■ Data extracts:
────────

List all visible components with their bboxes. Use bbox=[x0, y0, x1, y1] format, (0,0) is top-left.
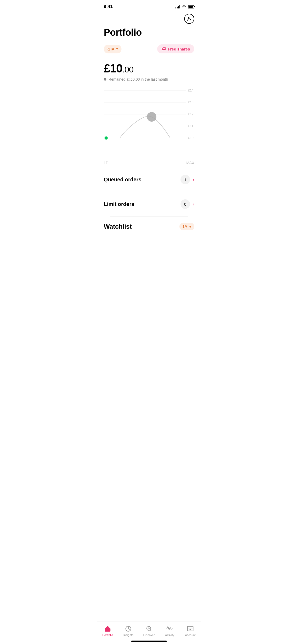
svg-text:£13: £13 bbox=[188, 100, 193, 104]
timeframe-label: 1M bbox=[183, 224, 188, 229]
limit-orders-right: 0 › bbox=[180, 199, 194, 209]
free-shares-button[interactable]: 🏷 Free shares bbox=[157, 44, 194, 53]
svg-point-6 bbox=[105, 136, 108, 140]
profile-icon bbox=[187, 16, 192, 21]
free-shares-label: Free shares bbox=[168, 47, 190, 51]
divider-1 bbox=[110, 167, 188, 167]
value-decimals: .00 bbox=[122, 65, 133, 74]
queued-orders-chevron-icon: › bbox=[193, 177, 194, 182]
page-title: Portfolio bbox=[97, 25, 201, 42]
chevron-down-icon: ▾ bbox=[116, 47, 118, 51]
limit-orders-chevron-icon: › bbox=[193, 201, 194, 207]
queued-orders-right: 1 › bbox=[180, 175, 194, 184]
portfolio-change: Remained at £0.00 in the last month bbox=[104, 77, 194, 81]
battery-icon bbox=[188, 5, 194, 8]
status-icons bbox=[175, 5, 194, 8]
profile-button[interactable] bbox=[184, 14, 194, 24]
time-label-1d[interactable]: 1D bbox=[104, 161, 109, 165]
divider-3 bbox=[110, 216, 188, 217]
header-area bbox=[97, 12, 201, 25]
watchlist-header: Watchlist 1M ▾ bbox=[104, 223, 194, 230]
svg-text:£12: £12 bbox=[188, 112, 193, 116]
queued-orders-badge: 1 bbox=[180, 175, 190, 184]
orders-section: Queued orders 1 › Limit orders 0 › bbox=[97, 167, 201, 217]
portfolio-value-section: £10.00 Remained at £0.00 in the last mon… bbox=[97, 59, 201, 84]
currency-symbol: £ bbox=[104, 62, 110, 75]
account-row: GIA ▾ 🏷 Free shares bbox=[97, 42, 201, 59]
timeframe-chevron-icon: ▾ bbox=[189, 224, 191, 229]
timeframe-selector[interactable]: 1M ▾ bbox=[179, 223, 194, 230]
time-label-max[interactable]: MAX bbox=[186, 161, 194, 165]
change-text: Remained at £0.00 in the last month bbox=[109, 77, 168, 81]
svg-text:£14: £14 bbox=[188, 89, 193, 92]
watchlist-section: Watchlist 1M ▾ bbox=[97, 219, 201, 230]
limit-orders-row[interactable]: Limit orders 0 › bbox=[104, 194, 194, 214]
divider-2 bbox=[110, 192, 188, 192]
wifi-icon bbox=[182, 5, 186, 8]
svg-point-7 bbox=[147, 112, 156, 122]
status-bar: 9:41 bbox=[97, 0, 201, 12]
watchlist-title: Watchlist bbox=[104, 223, 132, 230]
queued-orders-title: Queued orders bbox=[104, 177, 141, 183]
portfolio-chart: £14 £13 £12 £11 £10 bbox=[104, 88, 194, 146]
gia-selector[interactable]: GIA ▾ bbox=[104, 45, 121, 53]
svg-text:£10: £10 bbox=[188, 136, 193, 140]
tag-icon: 🏷 bbox=[161, 47, 166, 51]
svg-point-0 bbox=[188, 17, 190, 19]
chart-area[interactable]: £14 £13 £12 £11 £10 bbox=[97, 88, 201, 157]
portfolio-value: £10.00 bbox=[104, 62, 194, 75]
limit-orders-badge: 0 bbox=[180, 199, 190, 209]
queued-orders-row[interactable]: Queued orders 1 › bbox=[104, 169, 194, 190]
gia-label: GIA bbox=[107, 47, 115, 51]
limit-orders-title: Limit orders bbox=[104, 201, 134, 207]
change-indicator-dot bbox=[104, 78, 106, 81]
signal-icon bbox=[175, 5, 180, 8]
value-whole: 10 bbox=[110, 62, 122, 75]
chart-time-labels[interactable]: 1D MAX bbox=[97, 159, 201, 165]
svg-text:£11: £11 bbox=[188, 124, 193, 128]
status-time: 9:41 bbox=[104, 4, 113, 9]
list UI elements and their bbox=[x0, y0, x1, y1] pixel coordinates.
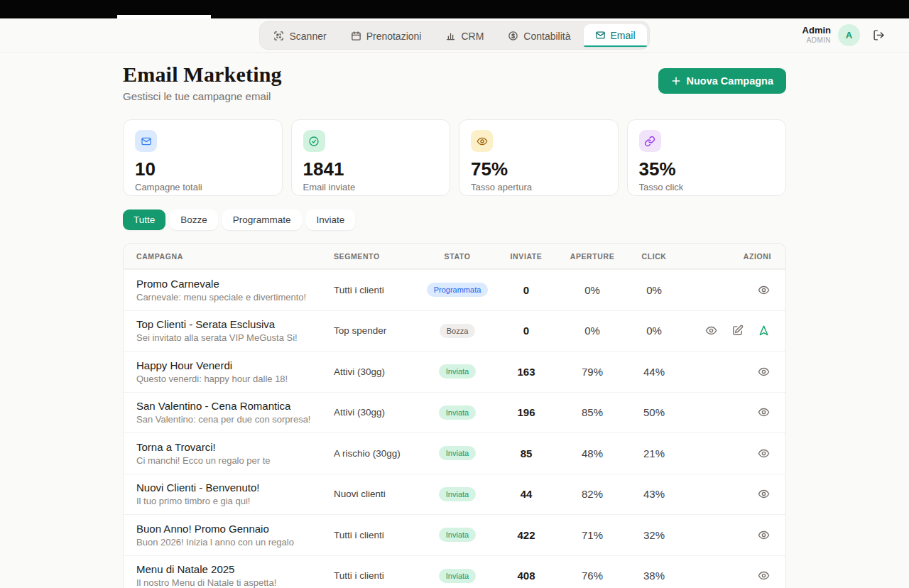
eye-icon bbox=[758, 406, 770, 418]
eye-icon bbox=[758, 447, 770, 459]
filter-tutte[interactable]: Tutte bbox=[123, 209, 165, 230]
scan-icon bbox=[273, 31, 284, 41]
campaign-title: Top Clienti - Serata Esclusiva bbox=[136, 318, 334, 330]
col-header-segmento: SEGMENTO bbox=[334, 252, 422, 261]
campaign-segment: A rischio (30gg) bbox=[334, 448, 422, 459]
status-badge: Inviata bbox=[439, 405, 476, 420]
view-campaign-button[interactable] bbox=[756, 283, 771, 298]
tab-prenotazioni[interactable]: Prenotazioni bbox=[339, 25, 433, 47]
open-rate: 85% bbox=[560, 406, 625, 418]
tab-label: Contabilità bbox=[523, 31, 570, 42]
campaigns-table: CAMPAGNA SEGMENTO STATO INVIATE APERTURE… bbox=[123, 243, 786, 588]
table-row: Top Clienti - Serata Esclusiva Sei invit… bbox=[124, 310, 785, 352]
open-rate: 0% bbox=[560, 325, 625, 337]
click-rate: 21% bbox=[625, 447, 683, 459]
campaign-title: Nuovi Clienti - Benvenuto! bbox=[136, 481, 334, 494]
main-content: Email Marketing Gestisci le tue campagne… bbox=[123, 53, 786, 588]
view-campaign-button[interactable] bbox=[756, 446, 771, 461]
sent-count: 44 bbox=[493, 488, 560, 500]
sent-count: 196 bbox=[493, 406, 560, 418]
stat-label: Email inviate bbox=[303, 182, 439, 192]
tab-email[interactable]: Email bbox=[584, 24, 647, 47]
status-badge: Inviata bbox=[439, 528, 476, 542]
campaign-segment: Tutti i clienti bbox=[334, 530, 422, 540]
col-header-click: CLICK bbox=[625, 252, 683, 261]
view-campaign-button[interactable] bbox=[756, 568, 771, 583]
sent-count: 422 bbox=[493, 529, 560, 541]
main-navbar: Scanner Prenotazioni CRM Contabilità bbox=[0, 18, 909, 53]
col-header-campagna: CAMPAGNA bbox=[124, 252, 334, 261]
open-rate: 76% bbox=[560, 570, 625, 582]
col-header-inviate: INVIATE bbox=[493, 252, 560, 261]
campaign-segment: Tutti i clienti bbox=[334, 285, 422, 295]
tab-scanner[interactable]: Scanner bbox=[262, 25, 337, 47]
new-campaign-label: Nuova Campagna bbox=[687, 75, 773, 87]
status-badge: Bozza bbox=[440, 324, 476, 338]
table-row: Promo Carnevale Carnevale: menu speciale… bbox=[124, 269, 785, 310]
edit-icon bbox=[731, 325, 744, 337]
stat-label: Tasso apertura bbox=[471, 182, 606, 192]
table-row: Menu di Natale 2025 Il nostro Menu di Na… bbox=[124, 555, 785, 588]
logout-button[interactable] bbox=[870, 26, 888, 44]
view-campaign-button[interactable] bbox=[756, 364, 771, 379]
campaign-subtitle: Il tuo primo timbro e gia qui! bbox=[136, 496, 334, 506]
eye-icon bbox=[705, 325, 717, 337]
view-campaign-button[interactable] bbox=[756, 528, 771, 543]
view-campaign-button[interactable] bbox=[756, 486, 771, 501]
page-subtitle: Gestisci le tue campagne email bbox=[123, 90, 282, 102]
send-campaign-button[interactable] bbox=[756, 323, 771, 338]
status-badge: Inviata bbox=[439, 569, 476, 583]
click-rate: 32% bbox=[625, 529, 683, 541]
click-rate: 43% bbox=[625, 488, 683, 500]
edit-campaign-button[interactable] bbox=[730, 323, 745, 338]
table-row: Nuovi Clienti - Benvenuto! Il tuo primo … bbox=[124, 474, 785, 515]
filter-programmate[interactable]: Programmate bbox=[222, 209, 302, 230]
click-rate: 0% bbox=[625, 325, 683, 337]
tab-label: Scanner bbox=[289, 31, 326, 42]
click-rate: 50% bbox=[625, 406, 683, 418]
campaign-subtitle: Buon 2026! Inizia l anno con un regalo bbox=[136, 537, 334, 548]
filter-inviate[interactable]: Inviate bbox=[306, 209, 356, 230]
open-rate: 48% bbox=[560, 447, 625, 459]
send-icon bbox=[758, 325, 770, 337]
dollar-circle-icon bbox=[508, 31, 518, 41]
avatar[interactable]: A bbox=[838, 24, 860, 46]
campaign-subtitle: Carnevale: menu speciale e divertimento! bbox=[136, 292, 334, 303]
view-campaign-button[interactable] bbox=[756, 405, 771, 420]
table-row: San Valentino - Cena Romantica San Valen… bbox=[124, 392, 785, 433]
campaign-segment: Top spender bbox=[334, 325, 422, 336]
stats-cards: 10 Campagne totali 1841 Email inviate 75… bbox=[123, 119, 786, 196]
click-rate: 38% bbox=[625, 570, 683, 582]
table-row: Happy Hour Venerdi Questo venerdi: happy… bbox=[124, 351, 785, 392]
campaign-subtitle: Il nostro Menu di Natale ti aspetta! bbox=[136, 577, 334, 588]
campaign-segment: Nuovi clienti bbox=[334, 489, 422, 499]
new-campaign-button[interactable]: Nuova Campagna bbox=[658, 68, 786, 94]
open-rate: 82% bbox=[560, 488, 625, 500]
page-title: Email Marketing bbox=[123, 62, 282, 87]
view-campaign-button[interactable] bbox=[704, 323, 719, 338]
stat-card-email-inviate: 1841 Email inviate bbox=[291, 119, 451, 196]
campaign-segment: Tutti i clienti bbox=[334, 570, 422, 581]
check-circle-icon bbox=[303, 130, 325, 152]
sent-count: 85 bbox=[493, 447, 560, 459]
status-badge: Programmata bbox=[427, 283, 489, 297]
stat-card-campagne-totali: 10 Campagne totali bbox=[123, 119, 283, 196]
status-badge: Inviata bbox=[439, 446, 476, 460]
campaign-subtitle: Questo venerdi: happy hour dalle 18! bbox=[136, 374, 334, 384]
eye-icon bbox=[758, 284, 770, 296]
campaign-title: Promo Carnevale bbox=[136, 278, 334, 290]
user-role: ADMIN bbox=[802, 36, 831, 45]
eye-icon bbox=[471, 130, 493, 152]
campaign-subtitle: Ci manchi! Ecco un regalo per te bbox=[136, 455, 334, 466]
campaign-title: Torna a Trovarci! bbox=[136, 441, 334, 453]
tab-crm[interactable]: CRM bbox=[434, 25, 495, 47]
col-header-aperture: APERTURE bbox=[560, 252, 625, 261]
table-row: Torna a Trovarci! Ci manchi! Ecco un reg… bbox=[124, 432, 785, 474]
tab-contabilita[interactable]: Contabilità bbox=[496, 25, 582, 47]
filter-bozze[interactable]: Bozze bbox=[170, 209, 218, 230]
user-menu: Admin ADMIN A bbox=[802, 18, 888, 52]
logout-icon bbox=[873, 29, 885, 41]
stat-value: 1841 bbox=[303, 160, 439, 179]
stat-value: 10 bbox=[135, 160, 271, 179]
calendar-icon bbox=[351, 31, 361, 41]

────────

A single figure is required: the number of lines in the entries above that include the word "regalo".

■ Answer: 2